CBM relies heavily on industrial sensors that track equipment conditions and detect abnormal readings in parameters like temperature, vibration, sound and other factors. Typically, when any of the monitored parameters exceeds expected levels, the system sends alerts to maintenance via a pop-up or email notification.

For example, if a pumping machine becomes exceedingly hot or begins to vibrate abnormally, it triggers a sensor that warns the maintenance team.

In the event that a problem is imminent, CBM allows its users to receive potential equipment failure warnings early enough to arrange for a team member to go and quickly resolve the problem.

3. CMMS

A computerised maintenance management system (CMMS) is central to everything that maintenance personnel do. It enables them to collate information, communicate with other team members from anywhere and coordinate maintenance tasks seamlessly no matter the current occupancy level in a building. For instance, CBM was mentioned above.

Usually, CBM can interface with most modern CMMS brands. Thus, sensor data can go directly to the CMMS, making it easier for users to pinpoint what is happening with the machine(s).

That aside, when the building in question is being remotely monitored, a CMMS enables the FM to continue supervising key maintenance activities seamlessly. They can view work in progress, create new tasks, make adjustments and assign tasks to technicians using the Work Order module. Also, they can monitor ongoing work and receive updates on a mobile-CMMS-enabled device as the job progresses.

4. Drone technology

Presently, drone inspections are being used more frequently in almost every industry that requires visual inspections for optimal maintenance. By using a drone to collect visual data and ascertain the condition of an asset, this technology can help to minimise human exposure to potentially harmful situations.

For example, if the maintenance team detects an issue on the roof of a building, instead of having someone climb all the way up for a closer look, or erect a scaffolding, they can send a drone to take pictures and record videos.

5. Building energy management systems (BEMS)

Energy efficiency is a major concern for everyone involved in managing building spaces. As a result, there are several options to help control energy consumption like switching to clean energy wherever possible, or adopting better management techniques for the existing electrical systems. That’s where BEMS apply.

Traditionally, commercial buildings like retail complexes and recreation centres are known for excessive energy consumption. But now, with fewer people expected in these buildings, it’s prudent to manage energy consumption strategically. BEMS are computerised systems that combine hardware and software components to monitor and control major energy-reliant equipment such as heating, ventilation and air conditioning (HVAC) systems, lighting, power installations and so on.

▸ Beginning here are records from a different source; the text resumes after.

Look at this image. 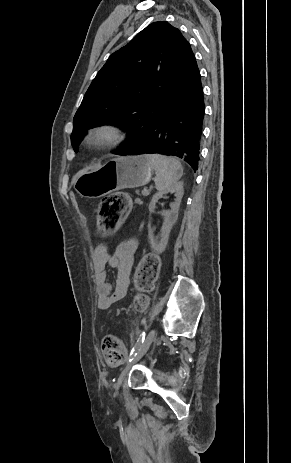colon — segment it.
Masks as SVG:
<instances>
[{
  "label": "colon",
  "instance_id": "5ec220e1",
  "mask_svg": "<svg viewBox=\"0 0 291 463\" xmlns=\"http://www.w3.org/2000/svg\"><path fill=\"white\" fill-rule=\"evenodd\" d=\"M131 208V200L125 193L118 192L102 199L98 207L97 227L101 233H110L119 228ZM159 260L155 255L146 256L137 272L136 285L140 292L148 291L157 274ZM146 303L143 295L136 298V305L142 308ZM102 354L109 365H119L125 358L122 343L115 335H106L102 341Z\"/></svg>",
  "mask_w": 291,
  "mask_h": 463
}]
</instances>
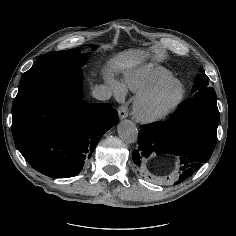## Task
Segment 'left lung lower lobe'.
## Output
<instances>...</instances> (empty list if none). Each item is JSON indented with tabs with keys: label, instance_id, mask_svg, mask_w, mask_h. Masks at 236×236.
Instances as JSON below:
<instances>
[{
	"label": "left lung lower lobe",
	"instance_id": "1",
	"mask_svg": "<svg viewBox=\"0 0 236 236\" xmlns=\"http://www.w3.org/2000/svg\"><path fill=\"white\" fill-rule=\"evenodd\" d=\"M220 113L216 100L194 97L182 102L171 118L143 125L133 161L140 168L151 155L180 158V183L211 157L217 140Z\"/></svg>",
	"mask_w": 236,
	"mask_h": 236
}]
</instances>
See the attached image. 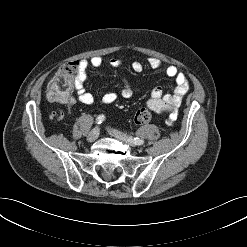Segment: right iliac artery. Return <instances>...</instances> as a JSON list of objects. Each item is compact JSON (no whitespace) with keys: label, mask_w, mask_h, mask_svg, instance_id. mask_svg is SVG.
<instances>
[{"label":"right iliac artery","mask_w":247,"mask_h":247,"mask_svg":"<svg viewBox=\"0 0 247 247\" xmlns=\"http://www.w3.org/2000/svg\"><path fill=\"white\" fill-rule=\"evenodd\" d=\"M104 120H105V116H104V115H99V116L96 118V123H97V124H101Z\"/></svg>","instance_id":"right-iliac-artery-1"}]
</instances>
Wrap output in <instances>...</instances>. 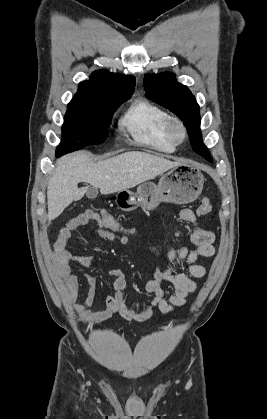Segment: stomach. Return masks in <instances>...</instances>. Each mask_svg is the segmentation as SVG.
<instances>
[{
    "label": "stomach",
    "instance_id": "0dacf381",
    "mask_svg": "<svg viewBox=\"0 0 267 419\" xmlns=\"http://www.w3.org/2000/svg\"><path fill=\"white\" fill-rule=\"evenodd\" d=\"M203 184L204 177L197 166L181 163L161 175L158 185L145 181L138 186L135 193L128 189L119 191L116 203L126 212L137 207L153 210L161 202L187 204L200 195Z\"/></svg>",
    "mask_w": 267,
    "mask_h": 419
}]
</instances>
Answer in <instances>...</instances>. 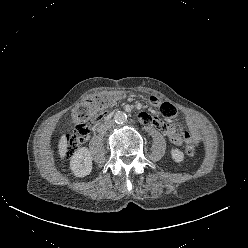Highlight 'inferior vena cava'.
I'll return each mask as SVG.
<instances>
[{
	"label": "inferior vena cava",
	"mask_w": 248,
	"mask_h": 248,
	"mask_svg": "<svg viewBox=\"0 0 248 248\" xmlns=\"http://www.w3.org/2000/svg\"><path fill=\"white\" fill-rule=\"evenodd\" d=\"M114 122L112 120L106 121L100 125V131L104 132L113 126Z\"/></svg>",
	"instance_id": "inferior-vena-cava-1"
}]
</instances>
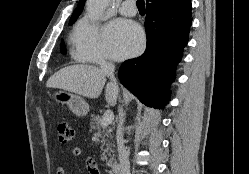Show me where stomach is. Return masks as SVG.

BEMS allow real-time remote monitoring and integrated control of every connected electrical asset in the building. Some of the features they offer include:

  • Monitoring hours of use.
  • Setting modes of operation.
  • Remotely set environmental conditions.
  • Adjust set points to optimise performance and comfort.
  • BEMS can trigger alarms and sometimes predict problems to prompt maintenance intervention.
  • When they are installed and operated properly, BEMS are designed to optimise energy usage without interfering with the comfort of building users.
     

Remote building management is a reality that will likely persist until the constraints of the pandemic and its effects on building occupancy are over. Fortunately, by using the technologies mentioned above, it doesn’t have to become a chaotic situation for facility managers and their teams. Instead, they can research what will work best in their facilities and take steps for proper implementation.